A los minutos llegan, el médico se pone a revisarla mientras hablo con John en voz baja. Le cuento lo sucedido con la llamada, la reacción de Astrid y mi terrible presentimiento.
— No me huele nada bien, John — le digo con voz tensa —. Algo le sucedió y no lo puedo soportar.
Warners me mira con comprensión.
— Tranquilo Alessandro. El médico la está revisando y averiguaremos lo que la persigue.
Asiento con la cabeza, pero la inquietud no me abandona. La miro, acostada en la cama, pálida y frágil.
El médico termina la revisión y se acerca a mí.
— Sufrió un ataque de pánico, probablemente la llamada fue el activador.
Un escalofrío me recorre la espalda. ¿Qué le hicieron? ¿A quién debo matar?
— Necesitamos que ella hable, que exprese lo que siente — dice el médico —. Solo así podremos ayudarla, por el momento que esté en reposo hasta que sus nervios estén mejor y le daré unas pastillas para la ansiedad que sufre.
Me siento a su lado y tomo su mano entre las mías.
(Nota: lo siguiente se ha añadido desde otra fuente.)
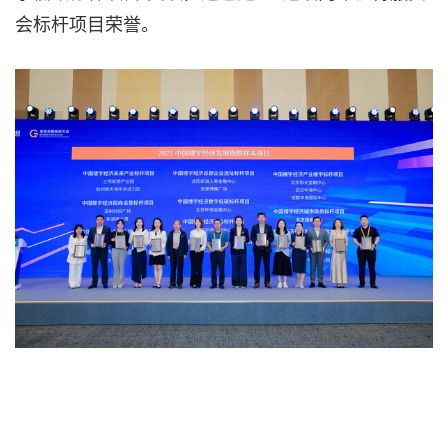
会标杆项目荣誉。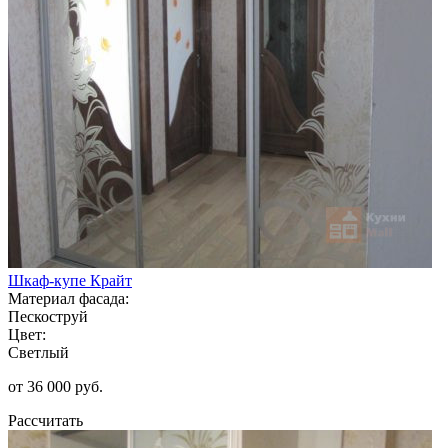
Шкаф-купе Крайт
Материал фасада:
Пескоструй
Цвет:
Светлый
от 36 000 руб.
Рассчитать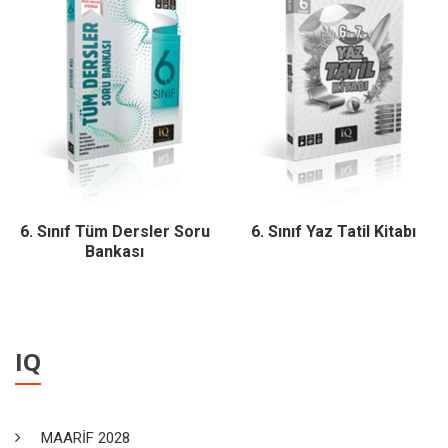
6. Sınıf Tüm Dersler Soru
6. Sınıf Yaz Tatil Kitabı
Bankası
IQ
MAARİF 2028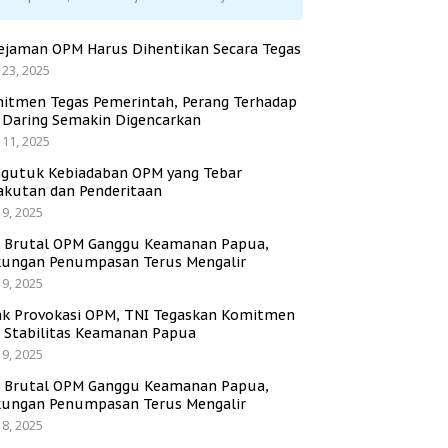
ejaman OPM Harus Dihentikan Secara Tegas
 23, 2025
itmen Tegas Pemerintah, Perang Terhadap
i Daring Semakin Digencarkan
 11, 2025
gutuk Kebiadaban OPM yang Tebar
akutan dan Penderitaan
 9, 2025
i Brutal OPM Ganggu Keamanan Papua,
ungan Penumpasan Terus Mengalir
 9, 2025
ak Provokasi OPM, TNI Tegaskan Komitmen
a Stabilitas Keamanan Papua
 9, 2025
i Brutal OPM Ganggu Keamanan Papua,
ungan Penumpasan Terus Mengalir
 8, 2025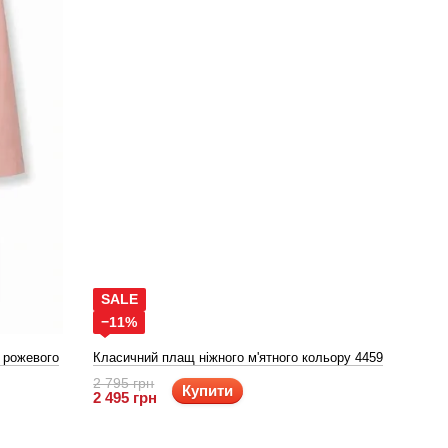
SALE
−11%
 рожевого
Класичний плащ ніжного м'ятного кольору 4459
2 795 грн
Купити
2 495 грн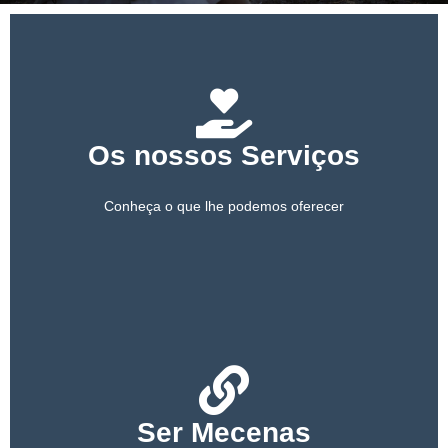
PARCEIROS
APOIE-NOS
Os nossos Serviços
Conheça o que lhe podemos oferecer
Ser Mecenas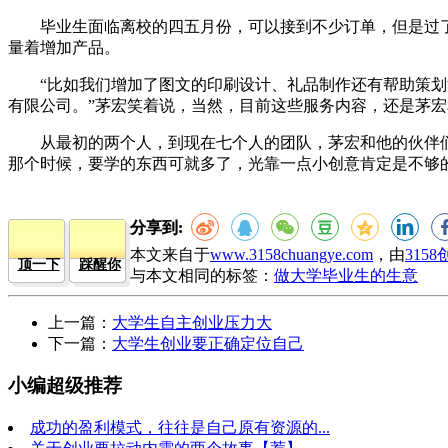
毕业生面临离校的四五月份，可以接到不少订单，但是过了
量着增加产品。
“比如我们增加了图文的印刷设计、礼品制作还有帮助策划活
有限公司。”茅宏笑着说，当然，目前这些服务内容，还是茅
从最初的两个人，到现在七个人的团队，茅宏和他的伙伴们目
那个时候，要学的东西可就多了，光靠一点小创意肯定是不够的
分享到:
本文来自于
www.3158chuangye.com
，由
315
顶一下
踩醒你
与本文相同的标签：
做大学毕业生的生意
上一篇：
大学生自主创业压力大
下一篇：
大学生创业要正确定位自己
小编超级推荐
成功的盈利模式，往往是自己原有资源的...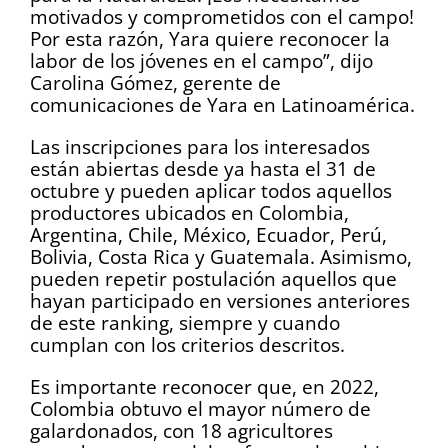
motivados y comprometidos con el campo!
Por esta razón, Yara quiere reconocer la
labor de los jóvenes en el campo”, dijo
Carolina Gómez, gerente de
comunicaciones de Yara en Latinoamérica.
Las inscripciones para los interesados
están abiertas desde ya hasta el 31 de
octubre y pueden aplicar todos aquellos
productores ubicados en Colombia,
Argentina, Chile, México, Ecuador, Perú,
Bolivia, Costa Rica y Guatemala. Asimismo,
pueden repetir postulación aquellos que
hayan participado en versiones anteriores
de este ranking, siempre y cuando
cumplan con los criterios descritos.
Es importante reconocer que, en 2022,
Colombia obtuvo el mayor número de
galardonados, con 18 agricultores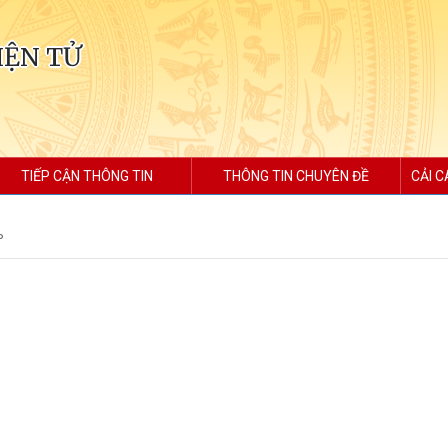
IỆN TỬ
TIẾP CẬN THÔNG TIN
THÔNG TIN CHUYÊN ĐỀ
CẢI C
P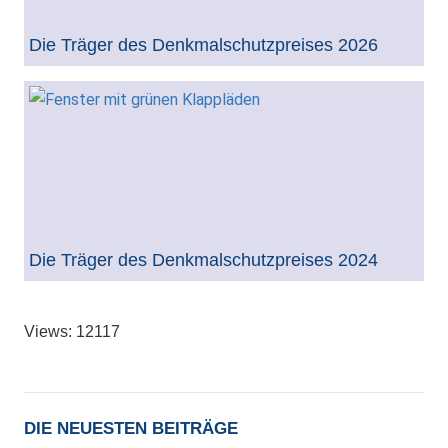
Die Träger des Denkmalschutzpreises 2026
Die Träger des Denkmalschutzpreises 2024
Views: 12117
DIE NEUESTEN BEITRÄGE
Es pequeña y suave, como un pájaro herido.
De reojo veo a John acompañar al médico a la salida y antes de que él pase el umbral, se detiene.
— Dale una oportunidad, Alessandro — dice serio —. Y trataré de averiguar su pasado en Boston.
La puerta se cierra, y los únicos que quedamos solo somos ella y yo.
— Astrid — susurro —, estoy aquí contigo. No te dejaré sola.
No sé si me escucha, pero no importa. Loimportante es que tengo que decírselo.